海洋学研究科(修士課程)

研究科の特徴と教育方針

21世紀の高度な文明社会とそのグローバル化は、地球全体、とりわけ海洋の持続的利用と共生を必要としている。その実現には、海洋圏・大気圏・地圏・生物圏といったサブシステムから構成される地球システムの自然科学的プロセスの理解と、地球システムと人間活動との相互作用を視野にいれた理工学的・社会科学的プロセスの理解が強く求められている。我が国では2007年に海洋基本法が施行され、海洋に関する科学的知見の充実、海洋開発と海洋資源の持続的利用および海洋環境保全、海洋の安全確保と海洋に関する国際的協調などを実現するための海洋の総合的管理・政策が進められつつある。このような内外の状況は、海洋に関する多様な専門分野を有機的に結びつけ、海洋に関する諸問題を発見し解決へと導くコーディネート能力を持つ人材を強く求めている。

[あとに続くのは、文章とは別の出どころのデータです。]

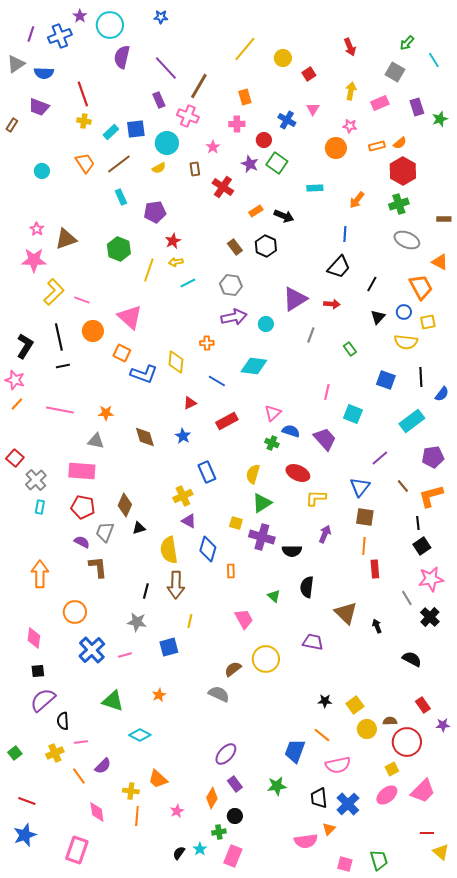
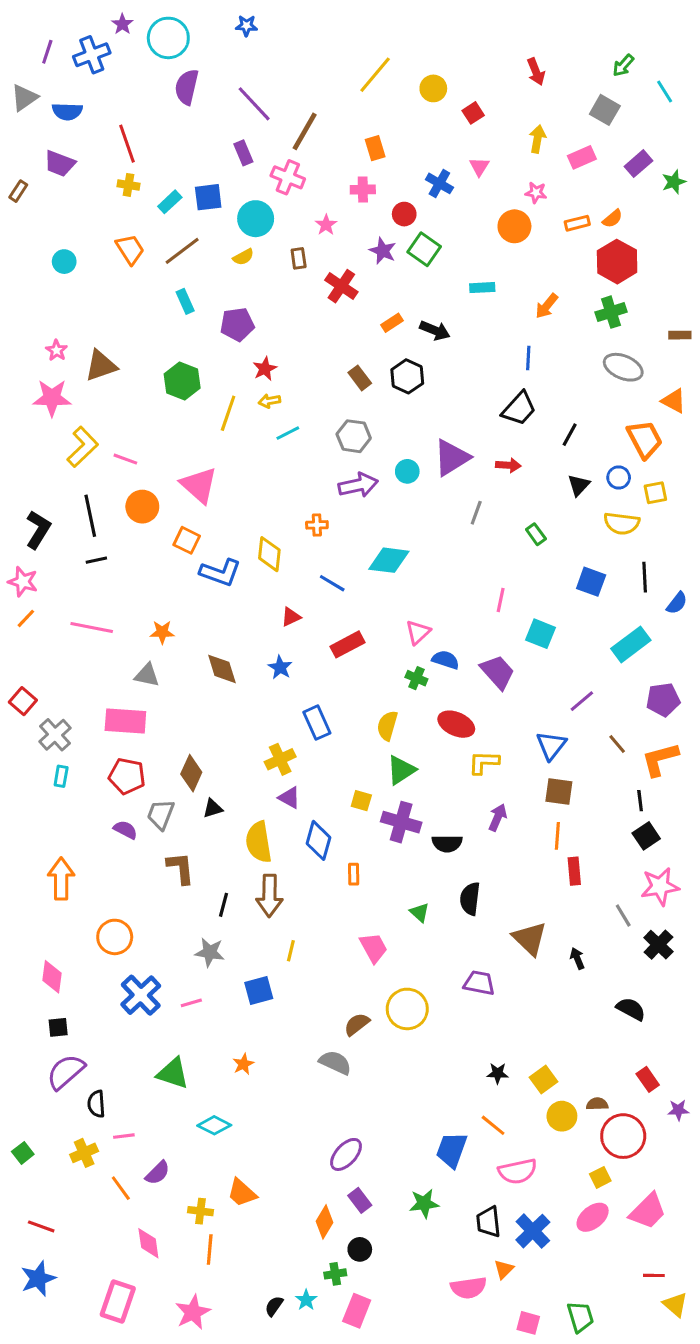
purple rectangle: (417, 107) -> (639, 164), turned 66
cyan circle: (266, 324) -> (407, 471), moved
brown L-shape: (98, 567) -> (181, 868), moved
pink star: (177, 811) -> (193, 1312), moved, size x1.6

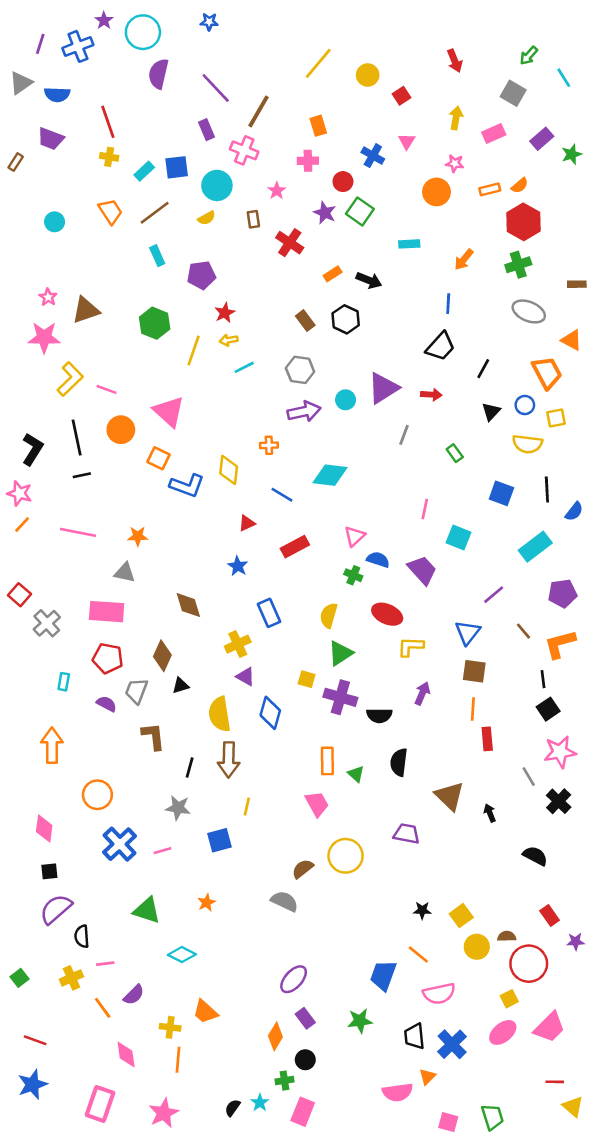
brown diamond: (222, 669) -> (188, 605), moved
cyan rectangle: (61, 776) -> (64, 682), moved
orange rectangle: (354, 874) -> (327, 761), moved, size x1.5

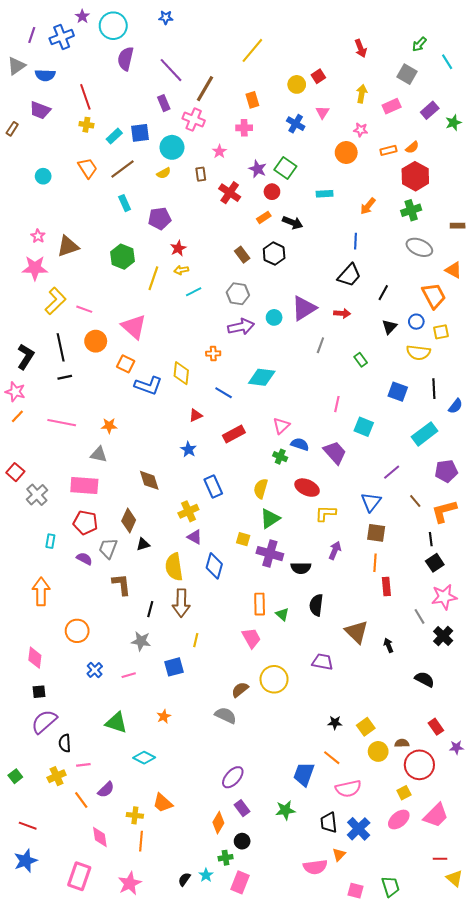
yellow circle: (368, 75) -> (297, 84), moved
red circle: (343, 182) -> (272, 192), moved
blue cross: (120, 844) -> (95, 670), size x0.6

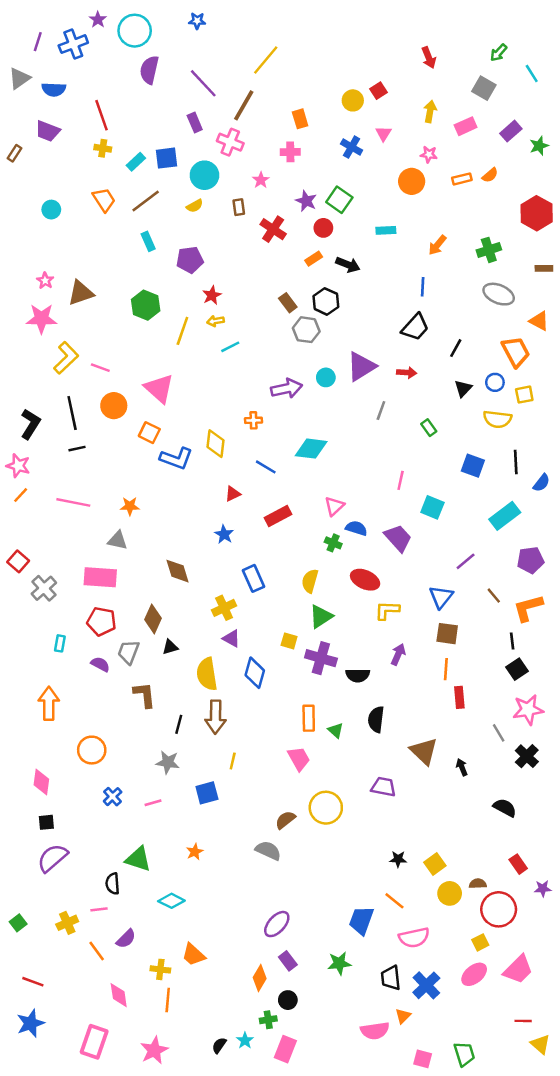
yellow line: (252, 50) -> (266, 60), moved
red hexagon: (415, 176) -> (537, 213), moved
gray hexagon: (238, 294) -> (306, 330), moved
black semicircle: (65, 743) -> (113, 884), moved

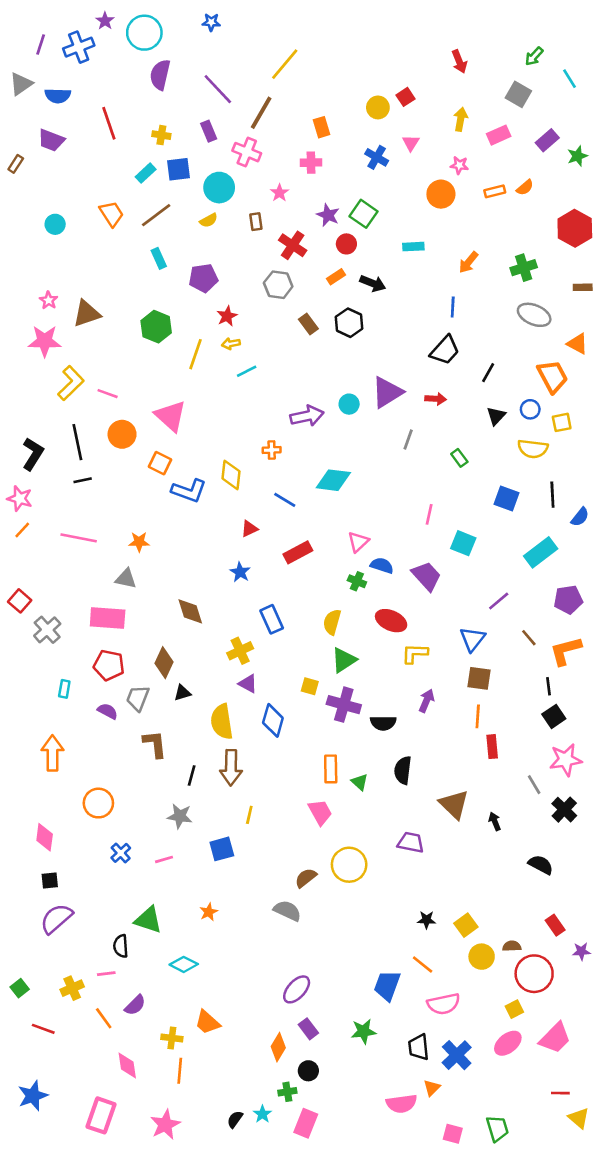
yellow cross: (103, 148) -> (161, 135), moved
gray hexagon: (306, 330) -> (278, 285), moved
red line: (33, 982) -> (43, 1029), moved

本学海洋学部は、50有余年の歴史の中で幾多の変遷を経て、今、海洋に関する自然科学・工学分野に加えて人文・社会科学分野をも併せ持つ、総合性と学際性の高い学部として発展してきた。海洋学研究科もこれに連動して2015年度より1研究科1専攻体制へと改組し、学部・大学院を通じた「海洋学教育の体系化」を通して、海洋のさまざまな分野を横断的に学ぶことができる海洋学研究科海洋学専攻を設置した。

海洋学研究科では、海洋の自然科学・工学・人文社会科学に関する基礎研究遂行能力を養い、高い倫理観と責任感を涵養することで、海洋に関する多様な専門分野を有機的に結びつけ、海洋に関する諸問題の発見/解決へと導くコーディネート能力を持ち、持続可能な文明社会の実現に貢献できる人材を育成する。

研究科の学位授与基準

広い視野を有し、総合的な判断力を持ち、柔軟で適応力があり、高度な専門的能力を有すると判断されたものに学位を授与する。

研究科の学位論文審査基準

  1. (1)研究テーマ:テーマの選択に妥当性があり、学術的・社会的意義および貢献が意識されていること。
  2. (2)方法の適切性:テーマに対して、適切な手段(調査・実験方法・分析・考察)がなされていること。
  3. (3)論文の記述:本文、図、表が十分かつ適切であり、結論に至るまでの論理性が確保されていること。
  4. (4)論文の体裁:論文としての形式(全体の構成、引用文献等)が整っていること。